### WORK TASK
Wherever the word "않습니다" appears in a line below, that line counts; report the total number of such lines only.

### DATASET
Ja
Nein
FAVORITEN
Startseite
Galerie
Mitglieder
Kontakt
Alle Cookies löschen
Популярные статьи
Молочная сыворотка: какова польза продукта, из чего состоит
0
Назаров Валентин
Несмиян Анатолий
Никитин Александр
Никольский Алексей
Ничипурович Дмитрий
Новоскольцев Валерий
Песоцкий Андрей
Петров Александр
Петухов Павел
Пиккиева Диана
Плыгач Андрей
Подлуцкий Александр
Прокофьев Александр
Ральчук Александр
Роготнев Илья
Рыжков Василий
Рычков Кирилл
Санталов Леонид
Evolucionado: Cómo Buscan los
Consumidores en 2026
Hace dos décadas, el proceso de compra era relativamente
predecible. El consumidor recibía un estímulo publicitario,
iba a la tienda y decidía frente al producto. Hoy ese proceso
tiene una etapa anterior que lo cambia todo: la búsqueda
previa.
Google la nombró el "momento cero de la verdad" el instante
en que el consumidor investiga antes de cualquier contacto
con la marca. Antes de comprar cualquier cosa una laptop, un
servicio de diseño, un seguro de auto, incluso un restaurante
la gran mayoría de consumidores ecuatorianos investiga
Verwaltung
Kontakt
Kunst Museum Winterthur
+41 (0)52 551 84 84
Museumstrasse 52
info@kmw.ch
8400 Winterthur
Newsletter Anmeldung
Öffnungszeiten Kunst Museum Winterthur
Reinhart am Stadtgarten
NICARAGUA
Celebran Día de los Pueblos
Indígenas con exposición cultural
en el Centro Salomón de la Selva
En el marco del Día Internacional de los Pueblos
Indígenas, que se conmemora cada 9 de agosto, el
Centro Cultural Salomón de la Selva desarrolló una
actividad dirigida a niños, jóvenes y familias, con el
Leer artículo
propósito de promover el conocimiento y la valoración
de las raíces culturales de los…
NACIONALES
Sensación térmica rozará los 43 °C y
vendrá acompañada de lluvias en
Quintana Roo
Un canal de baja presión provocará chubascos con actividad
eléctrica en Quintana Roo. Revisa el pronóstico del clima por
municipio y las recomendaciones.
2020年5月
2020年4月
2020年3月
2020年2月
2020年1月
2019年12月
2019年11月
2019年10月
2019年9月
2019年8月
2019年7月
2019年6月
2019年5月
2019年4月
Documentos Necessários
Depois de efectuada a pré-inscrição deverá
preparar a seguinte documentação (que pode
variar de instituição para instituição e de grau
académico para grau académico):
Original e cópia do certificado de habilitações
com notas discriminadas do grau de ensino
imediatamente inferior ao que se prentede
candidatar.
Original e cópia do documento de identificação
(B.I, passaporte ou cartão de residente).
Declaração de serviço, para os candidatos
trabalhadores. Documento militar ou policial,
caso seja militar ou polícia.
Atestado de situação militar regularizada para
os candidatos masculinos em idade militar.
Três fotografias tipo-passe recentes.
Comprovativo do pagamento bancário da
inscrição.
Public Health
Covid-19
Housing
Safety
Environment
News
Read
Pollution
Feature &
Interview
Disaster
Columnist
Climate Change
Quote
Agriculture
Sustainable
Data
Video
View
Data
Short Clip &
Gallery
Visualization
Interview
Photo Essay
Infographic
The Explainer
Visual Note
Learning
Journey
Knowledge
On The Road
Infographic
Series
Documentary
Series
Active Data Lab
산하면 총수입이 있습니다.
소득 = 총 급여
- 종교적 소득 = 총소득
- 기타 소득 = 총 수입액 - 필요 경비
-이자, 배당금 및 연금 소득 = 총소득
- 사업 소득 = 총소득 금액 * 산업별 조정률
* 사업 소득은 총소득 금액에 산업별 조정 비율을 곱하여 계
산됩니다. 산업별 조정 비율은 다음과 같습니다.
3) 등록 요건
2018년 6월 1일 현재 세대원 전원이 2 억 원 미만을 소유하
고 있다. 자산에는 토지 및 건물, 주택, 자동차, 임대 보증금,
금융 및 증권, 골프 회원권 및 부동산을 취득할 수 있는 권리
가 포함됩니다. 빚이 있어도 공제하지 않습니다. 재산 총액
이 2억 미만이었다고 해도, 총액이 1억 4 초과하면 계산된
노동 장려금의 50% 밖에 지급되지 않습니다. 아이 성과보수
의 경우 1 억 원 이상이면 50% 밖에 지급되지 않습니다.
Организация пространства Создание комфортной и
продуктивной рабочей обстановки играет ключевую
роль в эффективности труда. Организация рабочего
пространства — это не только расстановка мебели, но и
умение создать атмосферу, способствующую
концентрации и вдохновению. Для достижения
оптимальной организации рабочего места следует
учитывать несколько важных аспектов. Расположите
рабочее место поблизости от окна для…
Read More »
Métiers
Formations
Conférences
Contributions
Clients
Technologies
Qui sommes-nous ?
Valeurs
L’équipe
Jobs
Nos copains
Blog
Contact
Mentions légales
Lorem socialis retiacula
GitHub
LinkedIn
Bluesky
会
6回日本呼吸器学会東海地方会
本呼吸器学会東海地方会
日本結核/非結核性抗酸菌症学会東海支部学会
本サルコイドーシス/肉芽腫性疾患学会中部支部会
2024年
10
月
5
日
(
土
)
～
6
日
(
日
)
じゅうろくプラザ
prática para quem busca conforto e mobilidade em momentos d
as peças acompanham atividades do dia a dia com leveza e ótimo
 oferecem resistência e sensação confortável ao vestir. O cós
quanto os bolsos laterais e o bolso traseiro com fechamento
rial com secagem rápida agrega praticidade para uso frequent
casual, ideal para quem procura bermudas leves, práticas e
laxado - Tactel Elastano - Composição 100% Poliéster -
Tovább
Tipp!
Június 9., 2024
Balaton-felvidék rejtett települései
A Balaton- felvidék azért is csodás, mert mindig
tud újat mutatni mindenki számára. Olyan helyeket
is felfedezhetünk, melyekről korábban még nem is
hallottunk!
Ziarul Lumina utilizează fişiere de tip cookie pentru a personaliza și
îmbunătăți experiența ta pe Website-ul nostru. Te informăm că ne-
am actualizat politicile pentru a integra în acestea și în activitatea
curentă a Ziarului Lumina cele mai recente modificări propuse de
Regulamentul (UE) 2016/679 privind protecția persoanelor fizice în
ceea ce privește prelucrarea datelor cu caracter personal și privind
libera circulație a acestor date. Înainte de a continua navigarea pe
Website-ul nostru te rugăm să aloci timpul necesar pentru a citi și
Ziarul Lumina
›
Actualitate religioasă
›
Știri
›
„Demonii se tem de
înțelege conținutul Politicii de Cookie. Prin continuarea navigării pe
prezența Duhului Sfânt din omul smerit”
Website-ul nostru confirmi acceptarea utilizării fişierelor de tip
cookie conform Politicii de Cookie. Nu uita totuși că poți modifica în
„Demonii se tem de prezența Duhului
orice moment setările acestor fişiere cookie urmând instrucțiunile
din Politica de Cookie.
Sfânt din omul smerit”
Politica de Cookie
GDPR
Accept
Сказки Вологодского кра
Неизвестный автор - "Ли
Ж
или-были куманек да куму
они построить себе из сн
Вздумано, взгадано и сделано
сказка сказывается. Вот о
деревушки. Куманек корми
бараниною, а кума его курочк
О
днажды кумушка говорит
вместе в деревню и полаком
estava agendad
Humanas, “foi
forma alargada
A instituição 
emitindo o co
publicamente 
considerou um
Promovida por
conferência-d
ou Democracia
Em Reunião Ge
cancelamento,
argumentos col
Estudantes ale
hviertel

### FINAL ANSWER
3